The U.S. Food and Drug Administration granted approval to ivosidenib for the treatment adult patients with locally advanced or metastatic cholangiocarcinoma who have been previously treated with a susceptible IDH1 mutation, as detected by an FDA-approved test. This indication is based on Study AG120-C-005 (NCT02989857), a randomized, multicenter, double-blind, placebo-controlled clinical trial consisting of 185 adult patients with locally advanced or metastatic cholangiocarcinoma with an IDH1 mutation. The product label notes that, across both arms of the trial, patients primarily had R132 variants: R132C (70% of patients), R132L (15%), R132G (12%), R132H (1.1%), and R132S (1.6%).

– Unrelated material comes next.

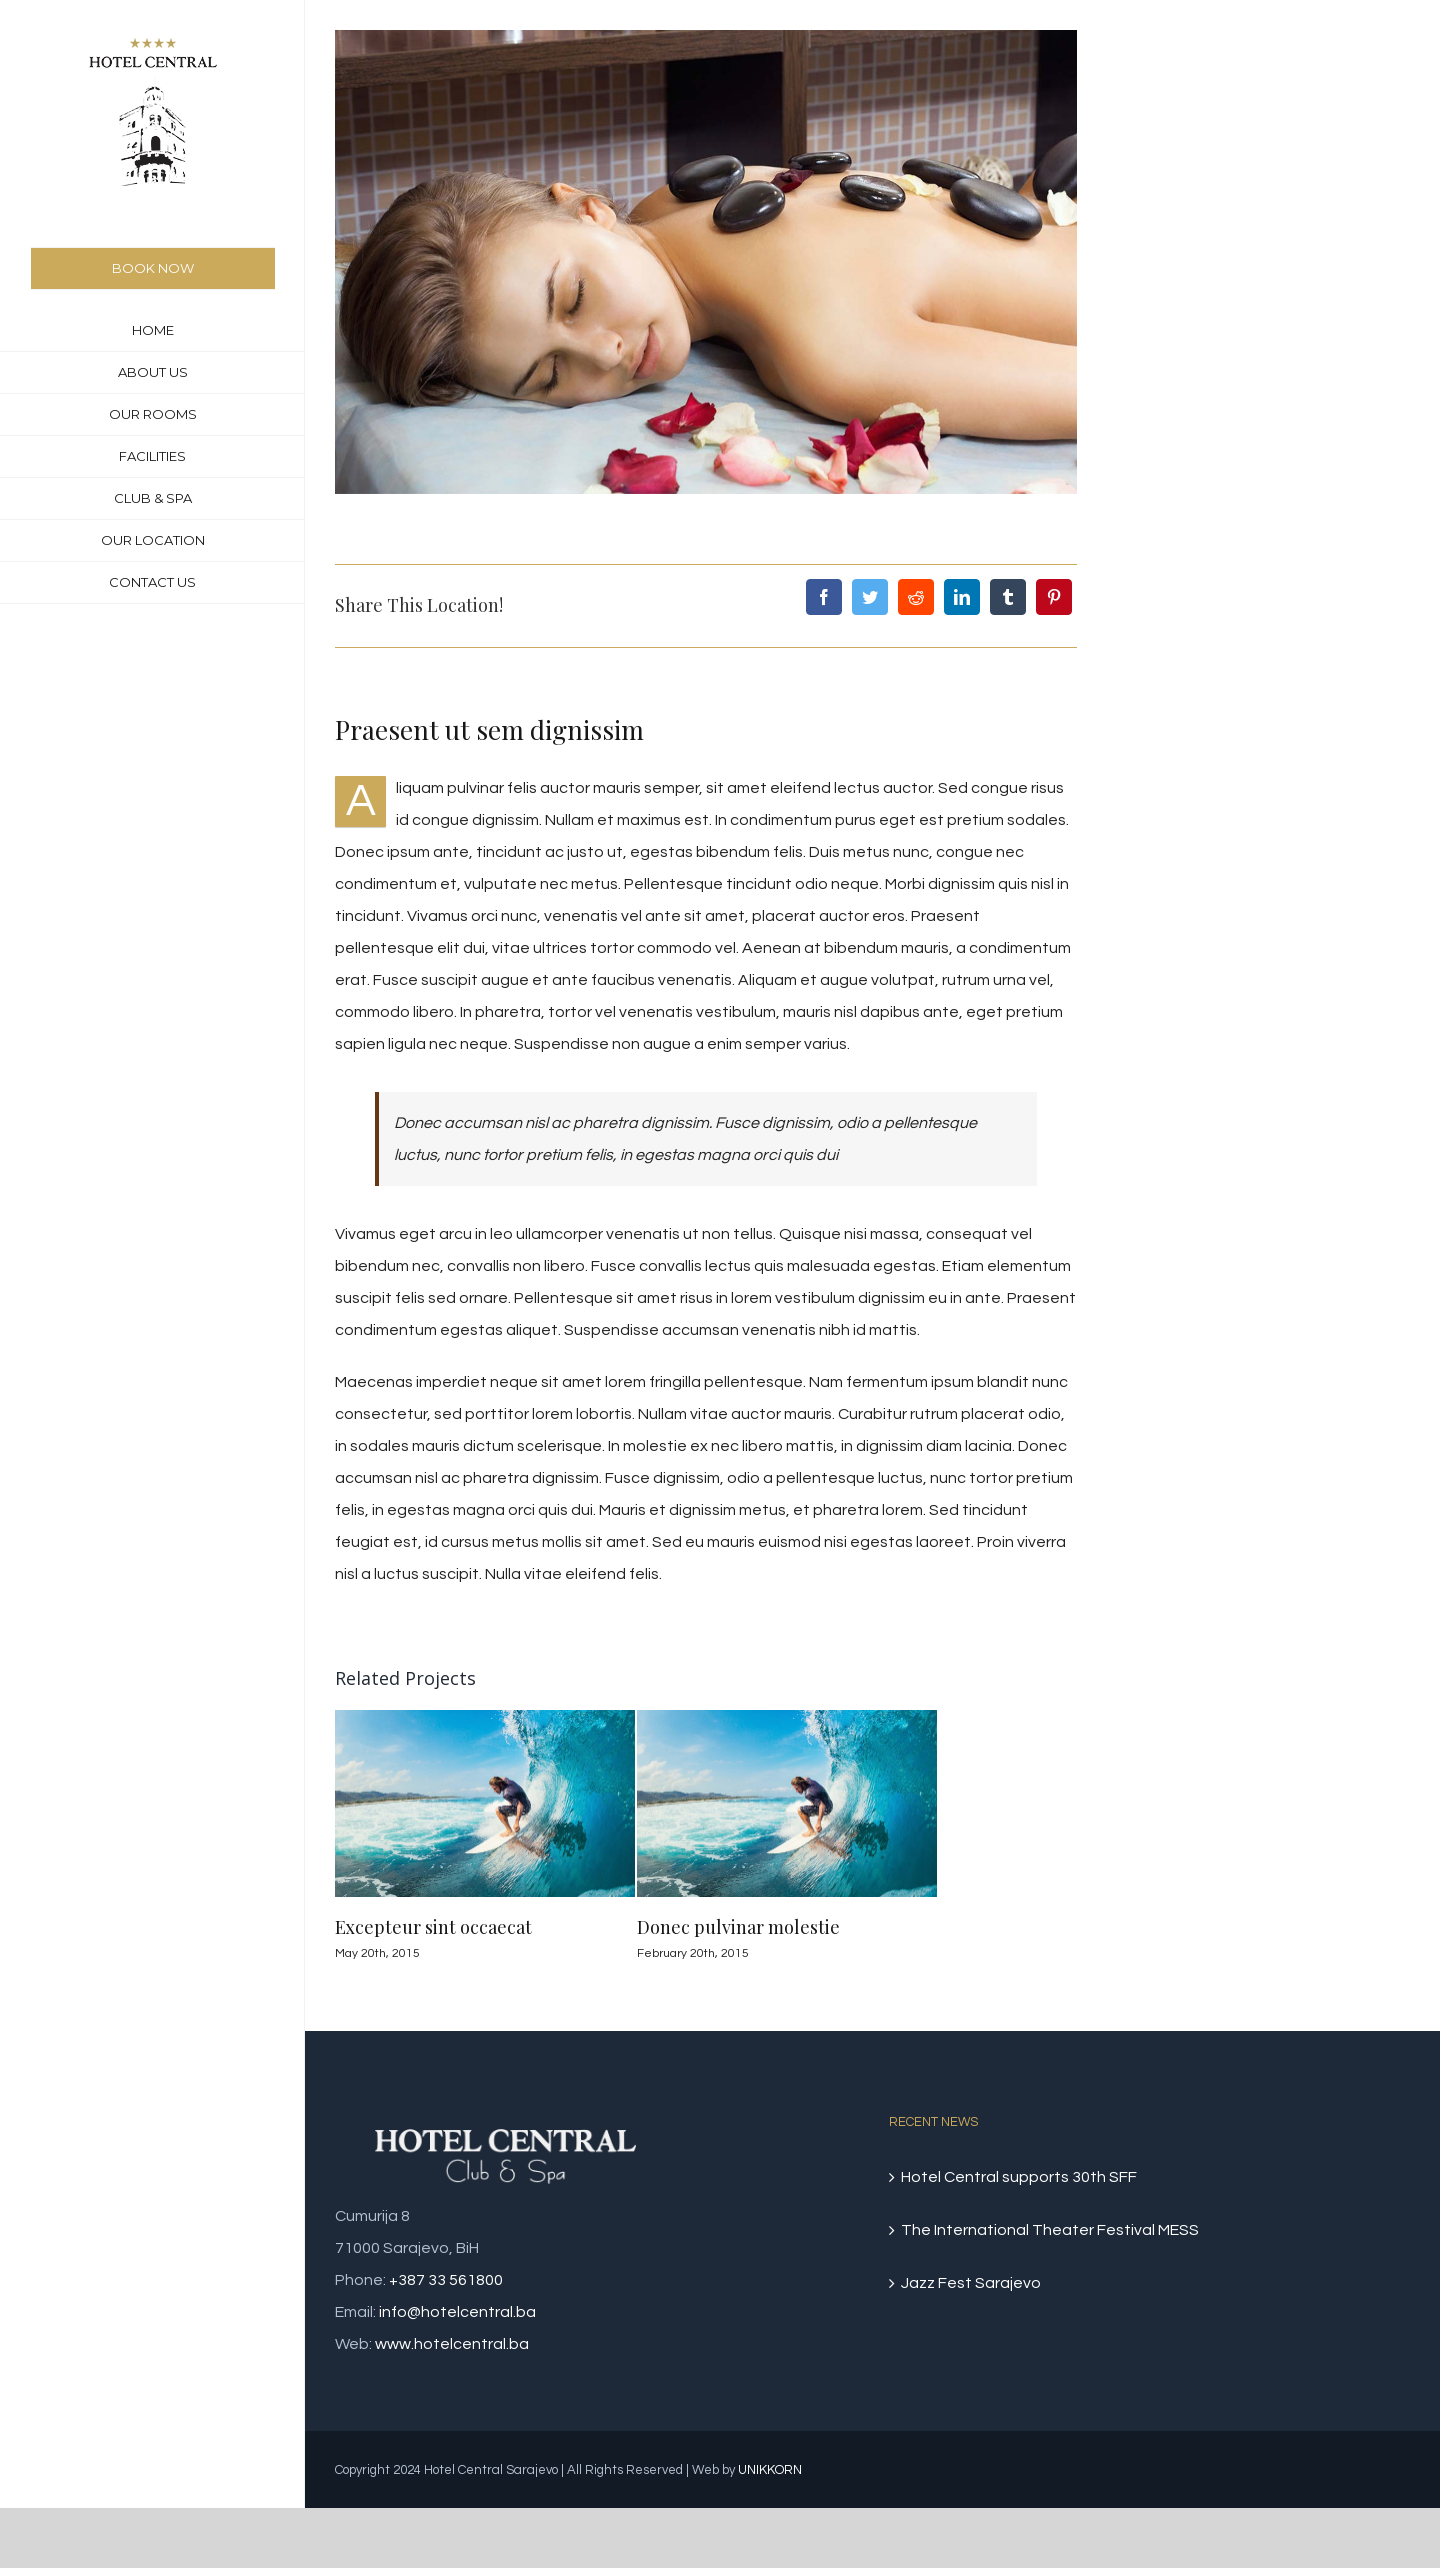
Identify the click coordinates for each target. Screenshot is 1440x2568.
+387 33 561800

This statement is based on a regulatory approval from the Food and Drug Administration:
TIBSOVO is an isocitrate dehydrogenase-1 (IDH1) inhibitor indicated for patients with a susceptible IDH1 mutation as detected by an FDA-approved test with for the treatment of adult patients with locally advanced or metastatic cholangiocarcinoma who have been previously treated.